Transfer RNA as a Source of Small Functional RNA

Review Article

J Mol Biol & Mol Imaging. 2014;1(2): 8.

Transfer RNA as a Source of Small Functional RNA

Megumi Shigematsu, Shozo Honda and Yohei Kirino*

Computational Medicine Center, Department of Biochemistry and Molecular Biology, Sidney Kimmel Medical College, Thomas Jefferson University, USA

*Corresponding author: Yohei Kirino, Computational Medicine Center, Department of Biochemistry and Molecular Biology, Sidney Kimmel Medical College, Thomas Jefferson University, USA

Received: September 09, 2014; Accepted: October 04, 2014; Published: October 08, 2014


Since their discovery in the 1950s, transfer RNAs ( tRNAs ) have been best known as adapter molecules that play a central role in translating genetic information. However, recent biochemical and bioinformatics evidence has led to a previously unexpected conceptual consensus that tRNAs are not always end products; they further serve as a source of small functional RNAs. In many organisms, specific tRNA fragments are produced from mature tRNAs or their precursor transcripts not as random degradation products, but as functional molecules involved in many biological processes beyond translation. In this review, we summarize recent studies of tRNA fragments that have provided new insights into tRNA biology by examining the molecular functions of tRNA fragments and proteins with which they interact.

Keywords: tRNA; tRNA fragment; tRNA half; tRF; Argonaute


The groundbreaking development of next-generation sequencing (NGS) technologies has dramatically advanced our understanding of the cellular transcriptome, revealing that non-protein-coding regions of the genome are widely transcribed, and the generated non-coding RNAs (ncRNAs) play important roles in normal biological processes and diseases [1]. Within the diverse group of ncRNAs, the functional significance is particularly evident for small regulatory RNAs which direct the highly-specific regulation of gene expression by recognizing their complementary RNA targets [2-4]. To date, the following three major classes of small regulatory RNAs have been reported: micro RNAs (miRNAs), short-interfering RNAs (siRNAs), and PIWIinteracting RNAs (piRNAs). The definitive features of these RNAs are their short lengths of 20-31 nucleotides (nt) and their interaction with Argonaute family proteins to form effectors ribonucleoprotein complexes. miRNAs, the best-studied class of small regulatory RNAs, repress complementary target mRNA expression, which is estimated to regulate the expression of most protein-coding genes [5, 6]. Thus, small regulatory RNAs constitute one of the most abundant gene expression regulators and exhibit a tremendous impact on all biological processes by shaping the transcriptome. Although such small RNAs have been the focus of much attention over the recent years, NGS studies combined with RNA biochemical studies have revealed the existence of many different other functional small ncRNAs in the cellular transcriptom'e, including small RNA fragments from transfer RNAs (tRNAs), which we will highlight in this review.
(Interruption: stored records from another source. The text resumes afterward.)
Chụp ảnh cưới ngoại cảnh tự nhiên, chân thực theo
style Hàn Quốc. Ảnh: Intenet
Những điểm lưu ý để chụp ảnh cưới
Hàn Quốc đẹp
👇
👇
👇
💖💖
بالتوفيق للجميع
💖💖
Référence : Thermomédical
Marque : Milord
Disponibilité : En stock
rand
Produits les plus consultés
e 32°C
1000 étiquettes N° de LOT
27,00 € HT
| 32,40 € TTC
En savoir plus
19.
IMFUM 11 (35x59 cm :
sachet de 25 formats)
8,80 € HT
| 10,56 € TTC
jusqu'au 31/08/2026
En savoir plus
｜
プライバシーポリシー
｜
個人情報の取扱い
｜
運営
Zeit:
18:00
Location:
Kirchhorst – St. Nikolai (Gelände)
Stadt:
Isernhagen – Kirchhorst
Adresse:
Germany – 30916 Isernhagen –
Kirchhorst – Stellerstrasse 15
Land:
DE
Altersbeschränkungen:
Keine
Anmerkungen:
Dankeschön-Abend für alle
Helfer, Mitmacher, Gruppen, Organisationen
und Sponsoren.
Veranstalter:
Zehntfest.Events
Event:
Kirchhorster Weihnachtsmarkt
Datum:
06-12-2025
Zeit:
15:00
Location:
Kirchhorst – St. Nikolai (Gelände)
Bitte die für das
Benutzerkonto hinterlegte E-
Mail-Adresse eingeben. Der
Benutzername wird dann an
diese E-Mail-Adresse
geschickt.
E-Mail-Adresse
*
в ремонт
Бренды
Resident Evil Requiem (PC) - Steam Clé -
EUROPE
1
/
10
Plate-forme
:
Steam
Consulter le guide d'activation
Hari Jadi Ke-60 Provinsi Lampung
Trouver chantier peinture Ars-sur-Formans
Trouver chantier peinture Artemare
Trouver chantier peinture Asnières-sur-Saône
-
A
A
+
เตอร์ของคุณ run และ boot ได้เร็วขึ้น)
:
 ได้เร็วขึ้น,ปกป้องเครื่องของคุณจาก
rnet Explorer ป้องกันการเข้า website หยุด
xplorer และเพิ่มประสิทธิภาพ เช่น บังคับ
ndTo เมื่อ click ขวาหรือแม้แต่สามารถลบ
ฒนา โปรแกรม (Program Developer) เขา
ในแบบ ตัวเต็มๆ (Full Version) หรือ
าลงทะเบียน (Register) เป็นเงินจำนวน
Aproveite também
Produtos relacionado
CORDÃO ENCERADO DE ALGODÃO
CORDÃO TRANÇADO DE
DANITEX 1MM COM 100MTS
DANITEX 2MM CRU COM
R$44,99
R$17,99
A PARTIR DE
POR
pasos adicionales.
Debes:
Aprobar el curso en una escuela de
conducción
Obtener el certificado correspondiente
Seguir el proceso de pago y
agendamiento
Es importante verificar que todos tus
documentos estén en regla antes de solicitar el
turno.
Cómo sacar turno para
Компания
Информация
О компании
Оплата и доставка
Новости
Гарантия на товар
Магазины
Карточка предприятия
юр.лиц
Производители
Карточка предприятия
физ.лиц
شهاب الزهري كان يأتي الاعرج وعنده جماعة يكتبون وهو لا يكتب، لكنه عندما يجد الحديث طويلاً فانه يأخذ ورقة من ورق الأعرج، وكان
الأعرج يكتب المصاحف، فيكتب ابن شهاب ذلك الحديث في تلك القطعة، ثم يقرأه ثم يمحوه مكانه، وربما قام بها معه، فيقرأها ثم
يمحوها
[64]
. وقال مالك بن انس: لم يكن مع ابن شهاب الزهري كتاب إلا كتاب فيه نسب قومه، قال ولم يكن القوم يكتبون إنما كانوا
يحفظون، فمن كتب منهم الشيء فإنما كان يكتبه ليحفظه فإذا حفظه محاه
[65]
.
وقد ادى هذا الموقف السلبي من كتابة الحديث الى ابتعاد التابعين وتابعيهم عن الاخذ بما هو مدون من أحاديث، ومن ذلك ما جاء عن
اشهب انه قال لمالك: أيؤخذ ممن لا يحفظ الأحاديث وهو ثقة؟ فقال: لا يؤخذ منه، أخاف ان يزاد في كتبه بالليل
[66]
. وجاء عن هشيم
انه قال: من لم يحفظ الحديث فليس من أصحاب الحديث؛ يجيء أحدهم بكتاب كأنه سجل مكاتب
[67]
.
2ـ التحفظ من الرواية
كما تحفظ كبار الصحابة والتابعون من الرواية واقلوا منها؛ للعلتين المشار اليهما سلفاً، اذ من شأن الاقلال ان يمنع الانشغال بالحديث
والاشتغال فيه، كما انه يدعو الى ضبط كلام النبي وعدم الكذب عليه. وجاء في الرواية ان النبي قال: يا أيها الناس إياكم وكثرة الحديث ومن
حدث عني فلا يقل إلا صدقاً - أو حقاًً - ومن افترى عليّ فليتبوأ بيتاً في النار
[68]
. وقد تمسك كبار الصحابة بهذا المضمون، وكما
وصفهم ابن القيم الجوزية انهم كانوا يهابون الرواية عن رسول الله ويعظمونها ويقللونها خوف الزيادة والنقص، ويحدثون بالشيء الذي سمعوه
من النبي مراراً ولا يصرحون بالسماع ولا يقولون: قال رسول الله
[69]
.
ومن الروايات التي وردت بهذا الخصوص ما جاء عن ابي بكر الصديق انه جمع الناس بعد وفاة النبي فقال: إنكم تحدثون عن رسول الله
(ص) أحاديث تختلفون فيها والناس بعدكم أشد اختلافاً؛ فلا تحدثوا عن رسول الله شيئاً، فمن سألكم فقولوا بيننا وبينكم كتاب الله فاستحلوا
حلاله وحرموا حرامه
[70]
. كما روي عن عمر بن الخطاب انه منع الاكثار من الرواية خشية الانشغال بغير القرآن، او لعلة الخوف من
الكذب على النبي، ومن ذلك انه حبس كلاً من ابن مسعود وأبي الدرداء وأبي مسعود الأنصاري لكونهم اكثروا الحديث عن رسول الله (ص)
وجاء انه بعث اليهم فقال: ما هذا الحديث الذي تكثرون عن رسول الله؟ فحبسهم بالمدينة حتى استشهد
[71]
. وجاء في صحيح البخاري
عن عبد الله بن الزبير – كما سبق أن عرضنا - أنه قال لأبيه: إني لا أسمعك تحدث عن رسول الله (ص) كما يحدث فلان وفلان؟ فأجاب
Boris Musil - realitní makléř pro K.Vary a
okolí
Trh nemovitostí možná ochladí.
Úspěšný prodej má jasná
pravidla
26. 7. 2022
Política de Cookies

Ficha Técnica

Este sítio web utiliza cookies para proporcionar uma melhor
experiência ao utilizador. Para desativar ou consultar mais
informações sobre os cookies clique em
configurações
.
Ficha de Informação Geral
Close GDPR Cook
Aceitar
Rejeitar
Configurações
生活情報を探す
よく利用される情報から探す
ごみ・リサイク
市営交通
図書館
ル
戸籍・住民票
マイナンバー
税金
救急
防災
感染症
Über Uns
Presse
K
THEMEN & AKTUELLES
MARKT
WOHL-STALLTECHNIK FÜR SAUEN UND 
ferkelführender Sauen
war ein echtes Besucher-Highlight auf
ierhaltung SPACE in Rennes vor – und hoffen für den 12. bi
Unexpected Expansion of the tRNA World

tRNAs are universally expressed in all three domains of life, and play a central role in gene expression as adapter molecules 'that translate codons in mRNA into amino acids in protein. Since their discovery in the 1950s, extensive studies have clearly defined their biological properties [7]. tRNAs are 70-90 nt in length and form as cloverleaf secondary structure containing three major loops (D-, T-, and anticodon loops) and four stems (acceptor-, D-, T-, and anticodon stems) (Figure 1). These loops and stems fold into an L-shaped tertiary structure. Over 500 tRNA genes are encoded in the human genome [8], and tRNAs have long half-lives, estimated on the order of days in tissues[9, 10]. Active transcription from multiple sites and high stability place tRNAs among the most abundant RNA molecules, occupying around 15% of the cellular RNA transcriptome.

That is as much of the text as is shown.